You often can’t see a protocol’s loss-handling logic in a packet capture—encrypted headers hide the flags, and application-layer framing obscures the recovery mechanism. But you can see the result in packet timing. A “guaranteed delivery” protocol produces distinct stalling patterns during loss: packets queue up, then burst when recovery completes. A “bounded-time” protocol maintains steady cadence at the cost of occasional gaps. Tools like JitterTrap measure Inter-Arrival Time (IAT) distributions, making these patterns visible.

The answer a protocol gives reveals its design philosophy—and determines whether it’s suitable for your application. This post maps the landscape of delay-sensitive transport protocols across media, industrial, and systems domains, identifying what makes each unique and where to focus deeper investigation.

The Landscape

Here are the protocols we’ll examine. They span four decades, from UDP (1980) to emerging standards like MoQ—but this list is illustrative, not exhaustive. See the Protocol Reference for details on each.

Transport Layer Protocols (kernel-provided)

Protocol	Over	Recovery
UDP	IP	Best-effort
TCP	IP	Guaranteed delivery
RDP	IP	Guaranteed delivery (experimental)
SCTP	IP	Guaranteed / Configurable (PR-SCTP)
DCCP	IP	Best-effort + congestion control (deprecated)

Application Layer Protocols (userspace, over UDP or TCP)

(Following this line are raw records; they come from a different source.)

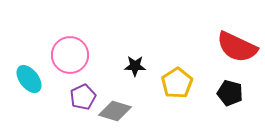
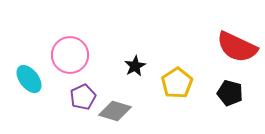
black star: rotated 30 degrees counterclockwise
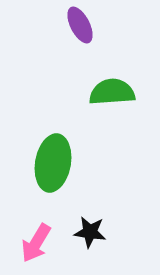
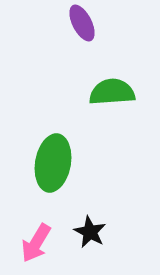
purple ellipse: moved 2 px right, 2 px up
black star: rotated 20 degrees clockwise
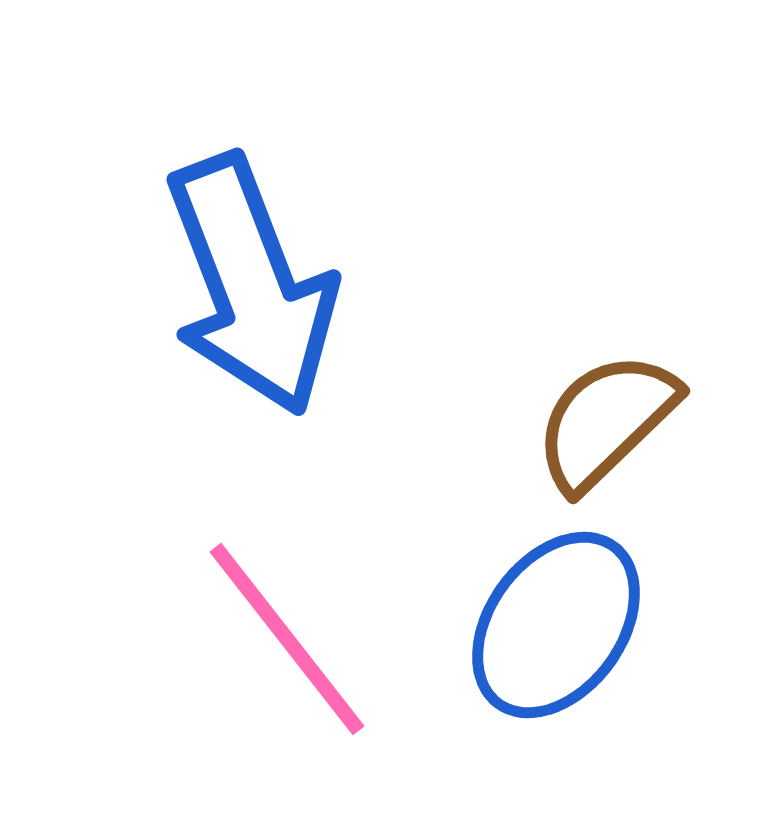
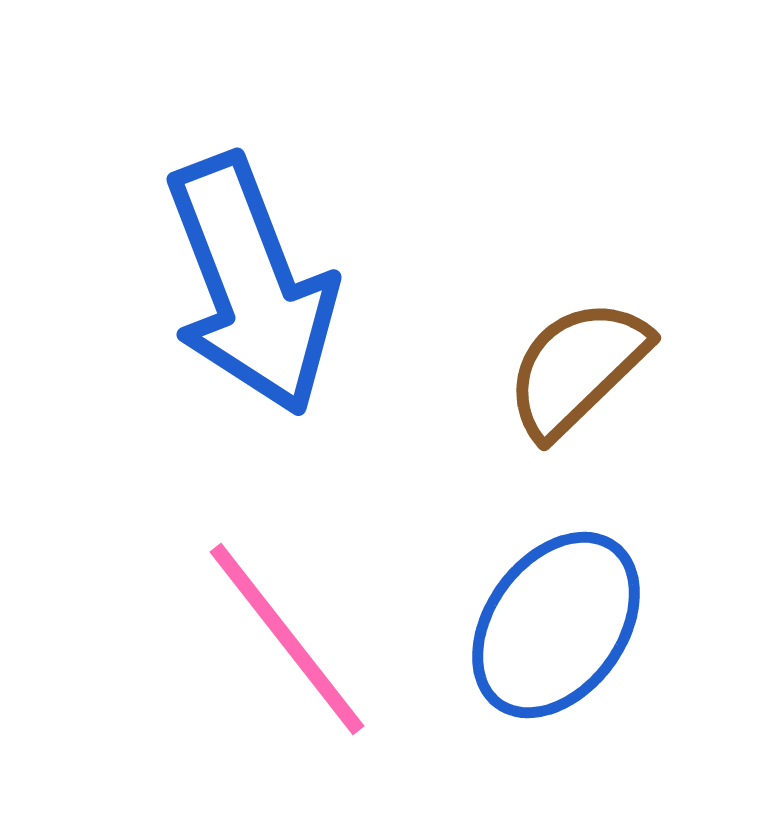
brown semicircle: moved 29 px left, 53 px up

Protocol	Over	Recovery	Delivery	Topology	Multiplexing
Media (video, interactive/contribution)
RTP	UDP	Best-effort	Push	P2P	SSRC
RTMP	TCP	Guaranteed	Push	P2P	Chunks
WebRTC	UDP	Bounded-time	Push	P2P	Tracks
SRT	UDP	Bounded-time	Push	P2P	Streams
RIST	UDP	Bounded-time	Push	P2P	Streams
Media (video, buffered)
HLS	TCP (HTTP)	Guaranteed	Pull	CDN	Segments
DASH	TCP (HTTP)	Guaranteed	Pull	CDN	Segments
Media (audio)
AES67	UDP	Network-designed	Push	P2P	SSRC
RAVENNA	UDP	Network-designed	Push	P2P	SSRC
Industrial
GVSP	UDP	Bounded-time	Push	P2P	Frames
EtherNet/IP	TCP+UDP	Hybrid	Push	P2P	Connections
Modbus TCP	TCP	Guaranteed	Poll	Client-Server	Registers
OPC UA	TCP+UDP	Configurable	Both	Configurable	Nodes
IoT / Constrained Devices
MQTT	TCP	Configurable	Push	Broker	Topics
CoAP	UDP	Configurable	Pull	Client-Server	Resources
Robotics / Autonomous Systems
RTPS/DDS	UDP	Configurable	Push	Decentralized	Topics
zenoh	UDP/TCP	Configurable	Push	Decentralized	Keys
Gaming / Real-time Applications
KCP	UDP	Fast ARQ	Push	P2P	Streams
ENet	UDP	Configurable	Push	P2P	Channels
Financial Systems
Aeron	UDP/IPC	Configurable (default: reliable)	Push	P2P	Streams
ZeroMQ	TCP/IPC	Best-effort	Push	Configurable	Messages
Web Infrastructure
QUIC	UDP	Guaranteed	Push	P2P	Streams
MoQ	QUIC	Bounded-time	Hybrid	Relay	Objects

Reading the table: Recovery describes how protocols handle packet loss—the focus of this post. Delivery indicates whether data flows from sender (Push), is requested by receiver (Pull), or both (Hybrid). Topology describes the network structure: direct peer-to-peer (P2P), through a central broker, via relay infrastructure, or with decentralized discovery. Multiplexing shows how protocols organize concurrent data flows—streams, topics, channels, or discrete objects. See the Protocol Reference for detailed per-protocol information.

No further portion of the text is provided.